Un plan de marketing de alto voltaje

La señora Tertz tardó tanto en contestar al timbre que pensé que estaría fuera. Cuando finalmente acudió a la puerta, con la cara enrojecida por el calor, se disculpó diciendo que estaba en el porche trasero escribiendo cartas.

– Da al este, por eso a esta hora del día tenemos allí un poquito de brisa. En verano vivo prácticamente ahí fuera. ¿Qué puedo hacer por ti, querida?

– Quería hablar con usted de la situación de la señora Frizell. ¿Tiene unos minutos?

Se rió suavemente.

– Creo que sí.

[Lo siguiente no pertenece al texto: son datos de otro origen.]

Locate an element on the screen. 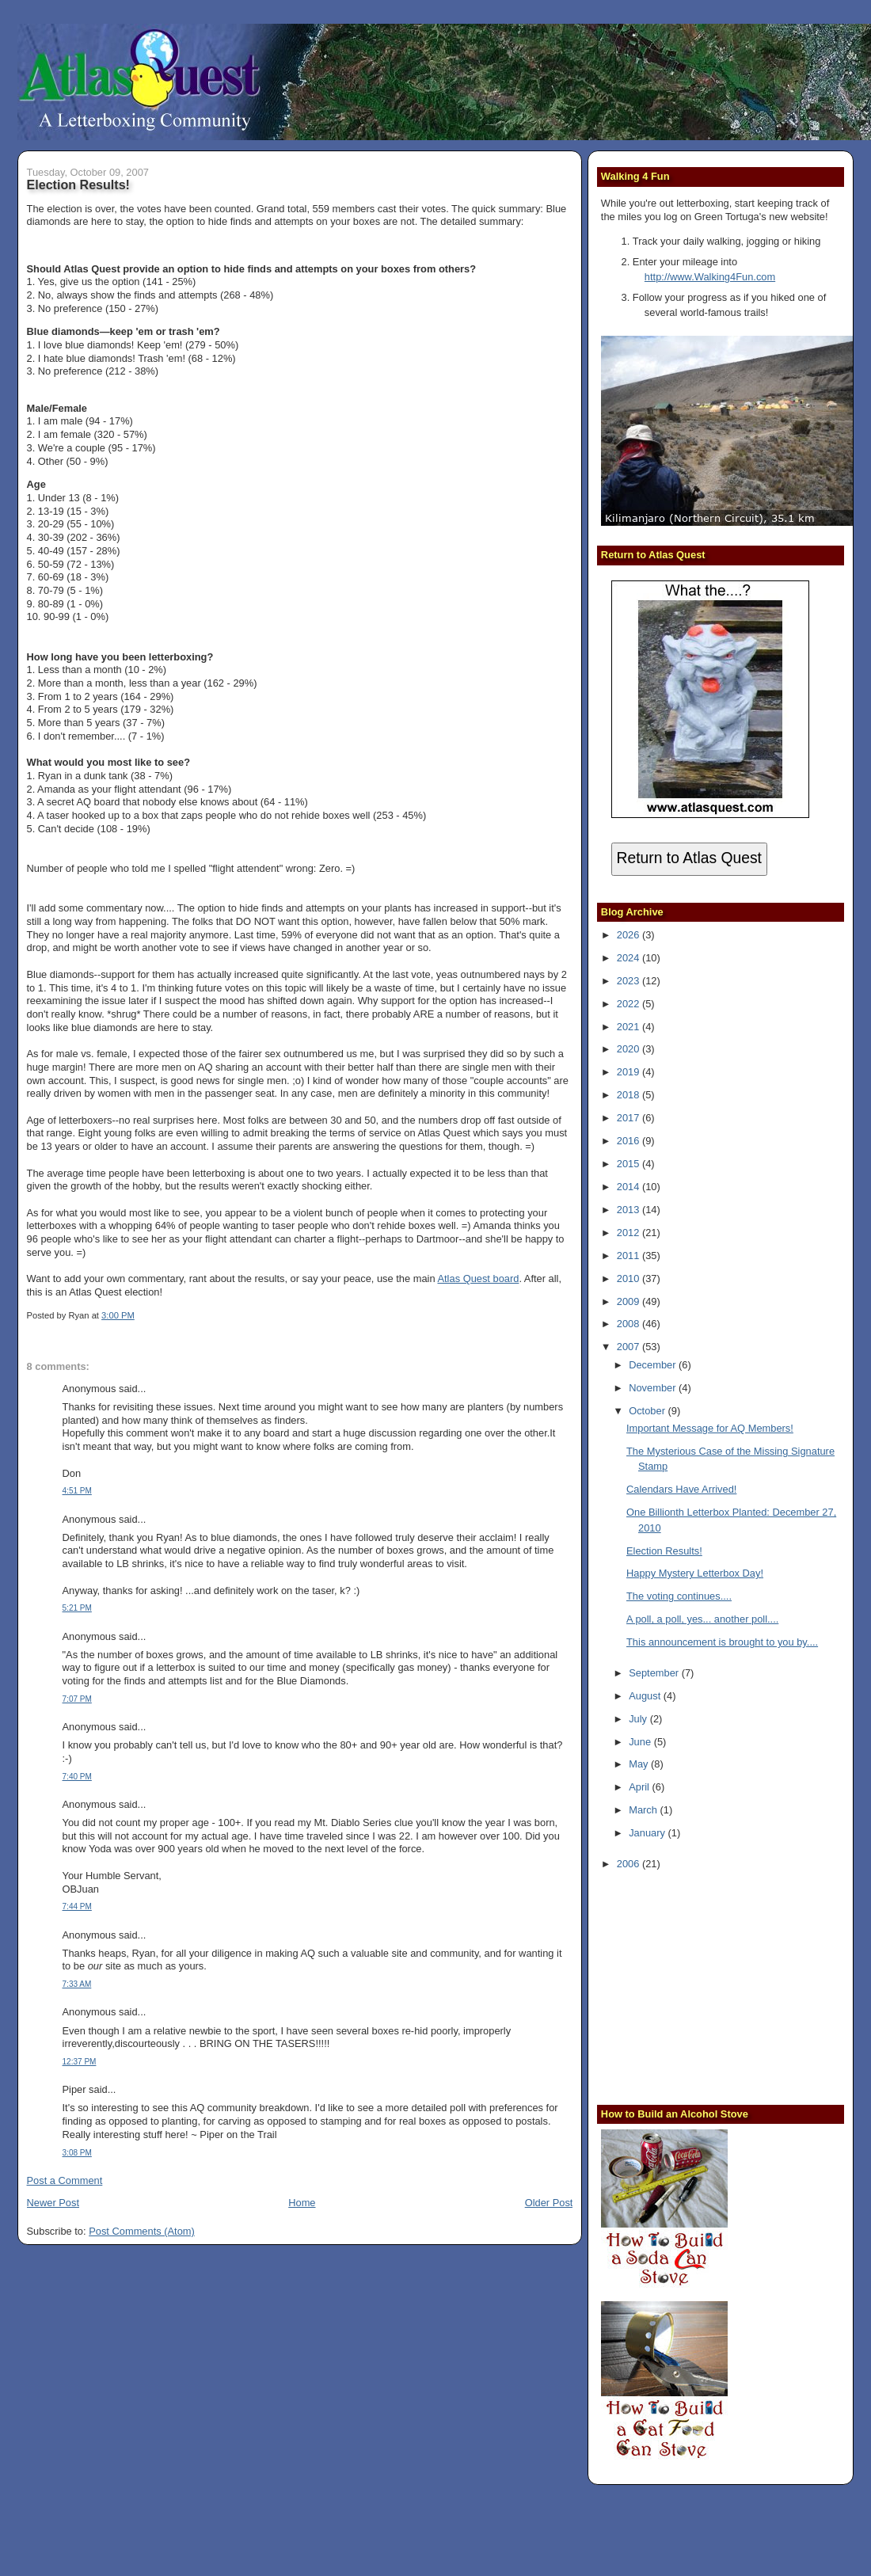  2024 is located at coordinates (629, 958).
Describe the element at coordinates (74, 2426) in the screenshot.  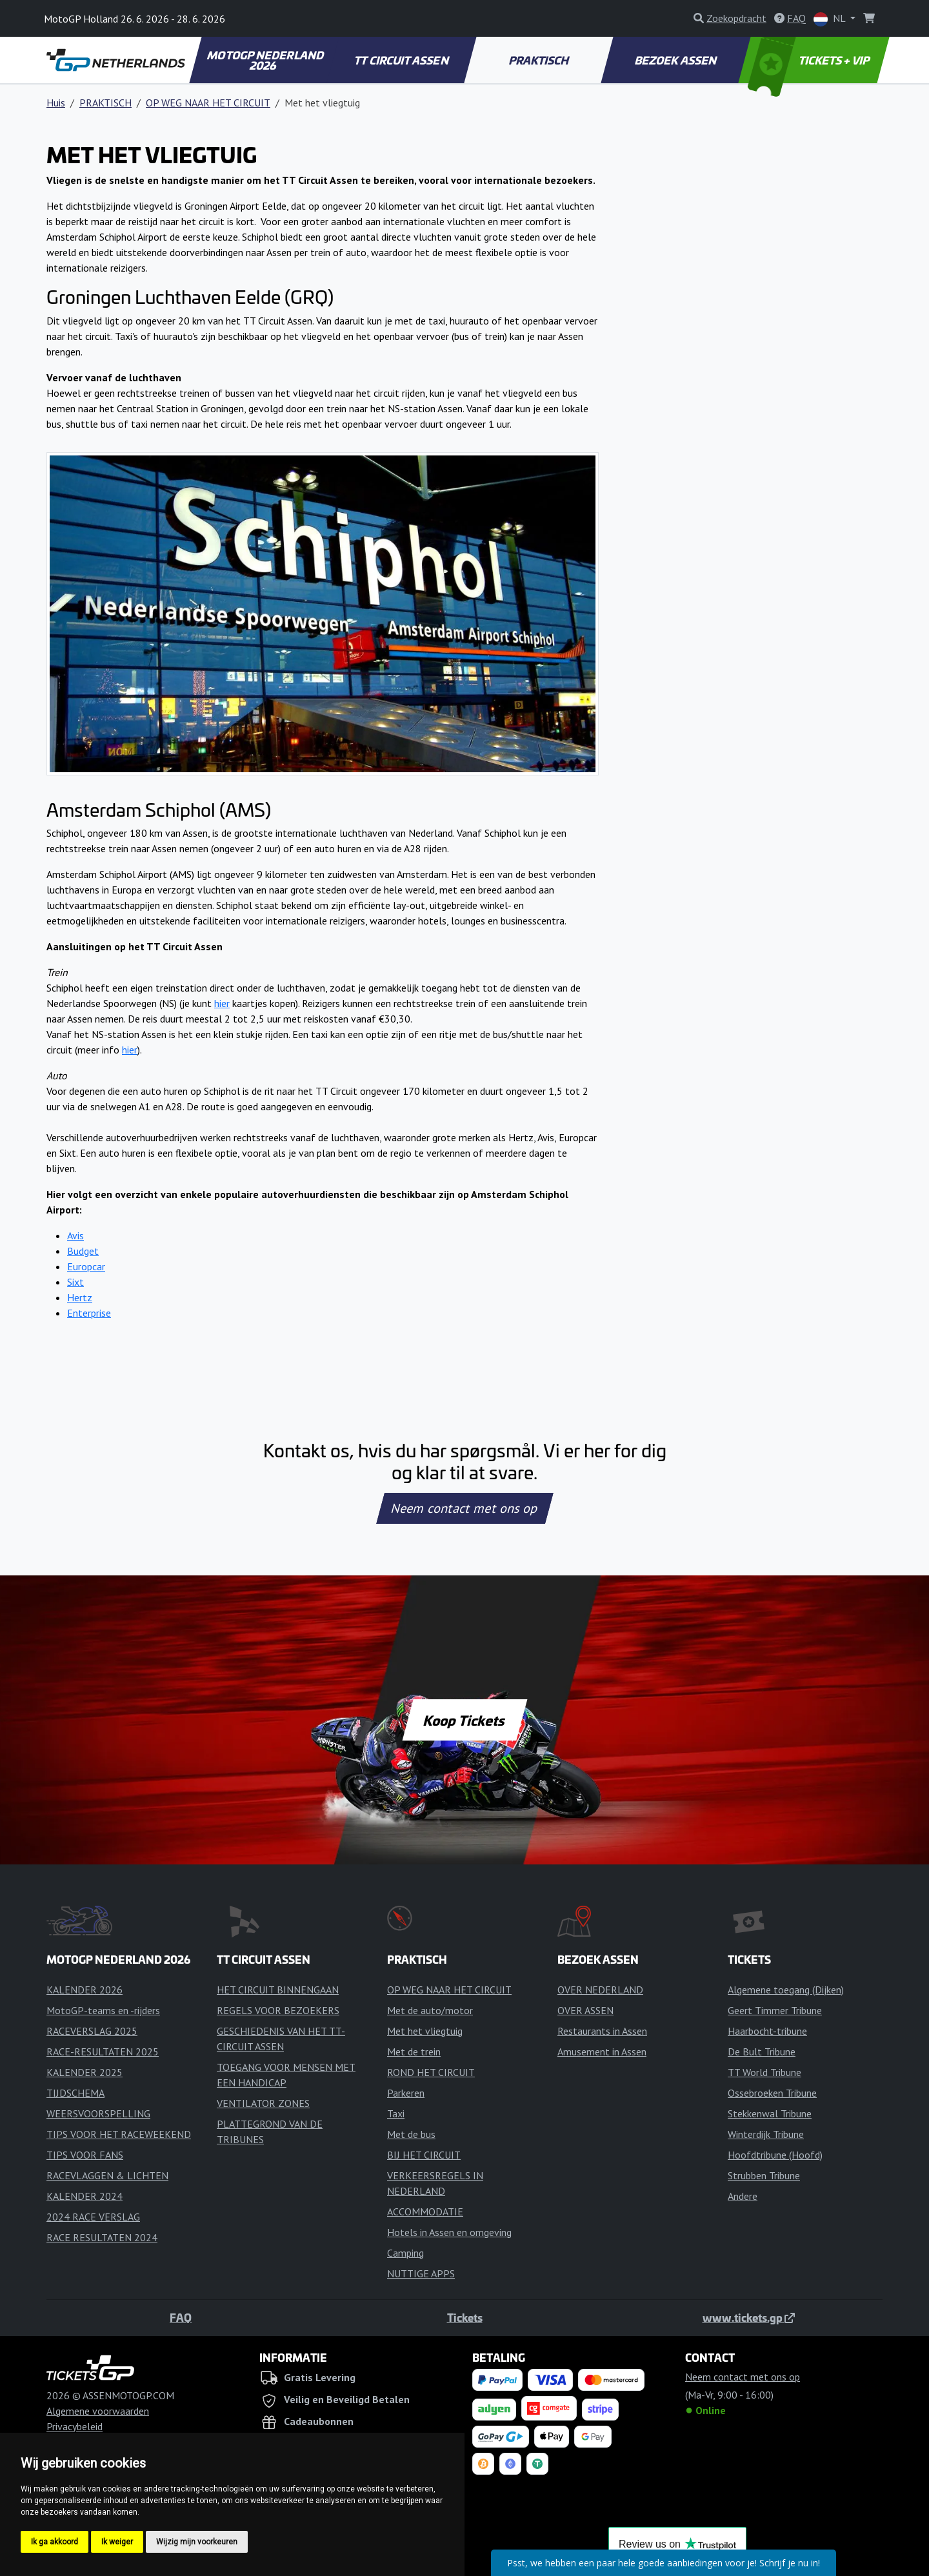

Aunque si crees que con agitar la mano vas a resolver los problemas de Hattie Frizell, es que aún te falta mucho para madurar. Pero entra.

La seguí por un diminuto pasillo perfectamente abrillantado hasta la cocina. La atmósfera de la casa, cargada de Pinosol y de cera para muebles, se espesaba en la cocina hasta alcanzar una densidad irrespirable. Unas pequeñas perlas de sudor empezaban a mancharme el cuello de la camisa cuando por fin la señora Tertz descorrió otra vez los cerrojos de la puerta trasera. La seguí agradecida hasta el porche.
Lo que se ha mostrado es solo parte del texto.